* What you have to do *
In the records below, begin at the line that has "Dispoziția p" and stop after the line that has "Anreize und"; quote those lines verbatim and nothing more.

Stored data entries
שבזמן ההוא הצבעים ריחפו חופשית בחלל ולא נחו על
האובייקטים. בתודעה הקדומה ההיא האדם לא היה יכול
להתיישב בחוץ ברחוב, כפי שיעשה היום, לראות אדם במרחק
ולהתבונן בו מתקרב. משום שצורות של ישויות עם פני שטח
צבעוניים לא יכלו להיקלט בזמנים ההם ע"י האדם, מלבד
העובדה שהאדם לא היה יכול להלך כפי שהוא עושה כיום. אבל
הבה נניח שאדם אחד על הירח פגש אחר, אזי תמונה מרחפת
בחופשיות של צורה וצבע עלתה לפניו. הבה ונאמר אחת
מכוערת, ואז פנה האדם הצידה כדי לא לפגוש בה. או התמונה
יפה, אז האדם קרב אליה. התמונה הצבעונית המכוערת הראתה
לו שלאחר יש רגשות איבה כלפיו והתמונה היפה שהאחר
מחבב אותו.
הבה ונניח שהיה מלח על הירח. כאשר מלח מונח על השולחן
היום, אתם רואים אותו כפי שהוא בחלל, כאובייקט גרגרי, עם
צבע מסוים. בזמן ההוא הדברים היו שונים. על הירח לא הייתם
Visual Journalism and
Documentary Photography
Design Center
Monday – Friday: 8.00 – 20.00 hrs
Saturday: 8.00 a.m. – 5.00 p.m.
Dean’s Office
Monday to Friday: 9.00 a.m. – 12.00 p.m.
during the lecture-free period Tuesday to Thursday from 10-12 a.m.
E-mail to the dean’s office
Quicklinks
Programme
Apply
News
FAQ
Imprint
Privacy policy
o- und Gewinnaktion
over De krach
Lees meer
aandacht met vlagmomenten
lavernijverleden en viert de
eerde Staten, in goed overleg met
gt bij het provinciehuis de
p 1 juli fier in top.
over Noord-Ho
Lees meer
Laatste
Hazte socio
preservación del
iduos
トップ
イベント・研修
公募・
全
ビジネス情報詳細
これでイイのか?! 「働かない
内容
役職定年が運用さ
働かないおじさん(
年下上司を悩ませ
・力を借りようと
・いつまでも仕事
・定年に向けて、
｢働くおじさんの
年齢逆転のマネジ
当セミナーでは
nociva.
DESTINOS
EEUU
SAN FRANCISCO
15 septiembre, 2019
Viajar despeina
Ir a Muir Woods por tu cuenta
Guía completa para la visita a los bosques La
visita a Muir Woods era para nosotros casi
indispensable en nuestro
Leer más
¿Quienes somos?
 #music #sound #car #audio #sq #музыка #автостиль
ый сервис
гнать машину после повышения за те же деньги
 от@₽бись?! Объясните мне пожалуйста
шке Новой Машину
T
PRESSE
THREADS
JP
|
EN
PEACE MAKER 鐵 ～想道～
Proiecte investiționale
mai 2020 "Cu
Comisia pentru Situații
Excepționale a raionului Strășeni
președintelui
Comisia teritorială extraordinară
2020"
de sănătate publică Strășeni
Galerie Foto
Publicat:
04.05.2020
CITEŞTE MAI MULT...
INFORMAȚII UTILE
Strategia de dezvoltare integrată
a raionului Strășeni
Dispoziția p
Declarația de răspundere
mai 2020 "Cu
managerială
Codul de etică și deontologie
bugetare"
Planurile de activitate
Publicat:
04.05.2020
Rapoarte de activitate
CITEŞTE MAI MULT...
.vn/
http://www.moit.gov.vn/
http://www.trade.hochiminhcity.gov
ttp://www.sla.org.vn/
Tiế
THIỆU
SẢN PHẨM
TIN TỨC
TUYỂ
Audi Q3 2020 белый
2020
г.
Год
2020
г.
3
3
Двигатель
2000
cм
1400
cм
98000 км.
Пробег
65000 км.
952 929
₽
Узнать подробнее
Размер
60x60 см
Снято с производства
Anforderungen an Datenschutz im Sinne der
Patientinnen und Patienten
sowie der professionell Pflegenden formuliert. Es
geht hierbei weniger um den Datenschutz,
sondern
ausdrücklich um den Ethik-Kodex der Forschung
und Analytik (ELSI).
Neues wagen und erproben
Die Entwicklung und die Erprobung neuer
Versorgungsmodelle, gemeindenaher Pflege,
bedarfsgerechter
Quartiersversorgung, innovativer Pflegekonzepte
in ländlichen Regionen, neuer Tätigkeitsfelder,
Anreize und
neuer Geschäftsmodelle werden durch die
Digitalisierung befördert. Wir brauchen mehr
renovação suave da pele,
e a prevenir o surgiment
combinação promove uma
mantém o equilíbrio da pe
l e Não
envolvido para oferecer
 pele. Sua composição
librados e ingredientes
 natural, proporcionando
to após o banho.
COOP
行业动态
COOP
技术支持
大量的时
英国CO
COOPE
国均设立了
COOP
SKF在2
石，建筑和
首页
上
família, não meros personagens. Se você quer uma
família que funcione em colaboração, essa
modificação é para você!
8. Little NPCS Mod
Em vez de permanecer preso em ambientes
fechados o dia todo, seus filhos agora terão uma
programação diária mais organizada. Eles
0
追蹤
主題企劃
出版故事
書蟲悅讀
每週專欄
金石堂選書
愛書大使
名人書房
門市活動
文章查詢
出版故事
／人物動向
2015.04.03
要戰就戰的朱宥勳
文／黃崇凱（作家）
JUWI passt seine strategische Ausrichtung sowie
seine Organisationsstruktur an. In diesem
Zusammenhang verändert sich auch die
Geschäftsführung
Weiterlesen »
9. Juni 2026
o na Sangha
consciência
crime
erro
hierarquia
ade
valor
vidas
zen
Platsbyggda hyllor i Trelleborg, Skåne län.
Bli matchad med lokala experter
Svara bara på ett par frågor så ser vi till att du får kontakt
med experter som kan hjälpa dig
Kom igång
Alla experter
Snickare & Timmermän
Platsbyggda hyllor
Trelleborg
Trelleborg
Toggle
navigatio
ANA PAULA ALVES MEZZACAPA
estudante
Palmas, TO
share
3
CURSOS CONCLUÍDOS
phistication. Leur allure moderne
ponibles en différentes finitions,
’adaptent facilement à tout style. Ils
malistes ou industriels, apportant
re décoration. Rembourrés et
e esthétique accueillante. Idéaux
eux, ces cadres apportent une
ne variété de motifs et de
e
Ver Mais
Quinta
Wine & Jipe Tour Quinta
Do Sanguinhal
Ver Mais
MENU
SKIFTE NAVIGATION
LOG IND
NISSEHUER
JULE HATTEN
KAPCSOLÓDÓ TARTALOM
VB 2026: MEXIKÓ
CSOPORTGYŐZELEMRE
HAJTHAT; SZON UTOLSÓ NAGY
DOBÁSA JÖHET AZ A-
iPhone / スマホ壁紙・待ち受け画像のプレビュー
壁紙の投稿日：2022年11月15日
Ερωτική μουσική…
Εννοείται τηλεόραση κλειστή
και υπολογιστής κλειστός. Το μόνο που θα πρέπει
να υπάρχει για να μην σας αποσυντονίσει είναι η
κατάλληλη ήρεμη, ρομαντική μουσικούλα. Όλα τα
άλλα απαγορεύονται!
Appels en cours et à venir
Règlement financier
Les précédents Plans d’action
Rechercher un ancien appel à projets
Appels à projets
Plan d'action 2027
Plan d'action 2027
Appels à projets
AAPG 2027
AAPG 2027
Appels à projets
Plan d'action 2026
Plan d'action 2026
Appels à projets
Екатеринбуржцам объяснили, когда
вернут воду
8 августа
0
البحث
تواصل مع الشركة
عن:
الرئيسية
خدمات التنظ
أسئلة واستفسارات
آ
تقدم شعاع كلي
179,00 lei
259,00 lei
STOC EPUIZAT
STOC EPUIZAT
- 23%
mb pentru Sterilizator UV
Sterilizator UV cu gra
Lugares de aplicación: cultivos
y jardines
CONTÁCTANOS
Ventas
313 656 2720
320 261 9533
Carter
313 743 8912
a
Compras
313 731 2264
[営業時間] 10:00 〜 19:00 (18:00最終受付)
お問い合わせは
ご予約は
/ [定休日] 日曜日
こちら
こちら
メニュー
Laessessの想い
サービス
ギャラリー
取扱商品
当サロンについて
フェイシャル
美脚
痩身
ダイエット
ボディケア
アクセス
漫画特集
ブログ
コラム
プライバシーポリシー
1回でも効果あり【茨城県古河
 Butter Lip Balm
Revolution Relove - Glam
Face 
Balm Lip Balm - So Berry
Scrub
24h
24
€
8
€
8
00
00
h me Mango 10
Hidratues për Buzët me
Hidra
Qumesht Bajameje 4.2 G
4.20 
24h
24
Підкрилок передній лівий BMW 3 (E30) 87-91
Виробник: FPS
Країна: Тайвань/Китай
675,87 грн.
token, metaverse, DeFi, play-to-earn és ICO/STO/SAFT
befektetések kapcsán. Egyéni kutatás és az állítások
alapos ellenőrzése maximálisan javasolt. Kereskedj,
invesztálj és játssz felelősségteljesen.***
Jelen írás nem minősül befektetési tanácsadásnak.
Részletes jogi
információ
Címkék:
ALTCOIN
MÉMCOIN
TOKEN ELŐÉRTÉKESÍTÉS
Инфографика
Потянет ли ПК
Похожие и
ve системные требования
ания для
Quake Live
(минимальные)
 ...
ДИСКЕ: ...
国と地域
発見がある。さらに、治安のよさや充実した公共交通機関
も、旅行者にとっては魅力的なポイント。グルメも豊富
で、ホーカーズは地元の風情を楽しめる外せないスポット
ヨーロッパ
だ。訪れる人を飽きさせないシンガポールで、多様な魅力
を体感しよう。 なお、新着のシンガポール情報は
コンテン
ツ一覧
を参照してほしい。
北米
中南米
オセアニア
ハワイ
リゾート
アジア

* Exercise response *
Dispoziția p
Declarația de răspundere
mai 2020 "Cu
managerială
Codul de etică și deontologie
bugetare"
Planurile de activitate
Publicat:
04.05.2020
Rapoarte de activitate
CITEŞTE MAI MULT...
.vn/
http://www.moit.gov.vn/
http://www.trade.hochiminhcity.gov
ttp://www.sla.org.vn/
Tiế
THIỆU
SẢN PHẨM
TIN TỨC
TUYỂ
Audi Q3 2020 белый
2020
г.
Год
2020
г.
3
3
Двигатель
2000
cм
1400
cм
98000 км.
Пробег
65000 км.
952 929
₽
Узнать подробнее
Размер
60x60 см
Снято с производства
Anforderungen an Datenschutz im Sinne der
Patientinnen und Patienten
sowie der professionell Pflegenden formuliert. Es
geht hierbei weniger um den Datenschutz,
sondern
ausdrücklich um den Ethik-Kodex der Forschung
und Analytik (ELSI).
Neues wagen und erproben
Die Entwicklung und die Erprobung neuer
Versorgungsmodelle, gemeindenaher Pflege,
bedarfsgerechter
Quartiersversorgung, innovativer Pflegekonzepte
in ländlichen Regionen, neuer Tätigkeitsfelder,
Anreize und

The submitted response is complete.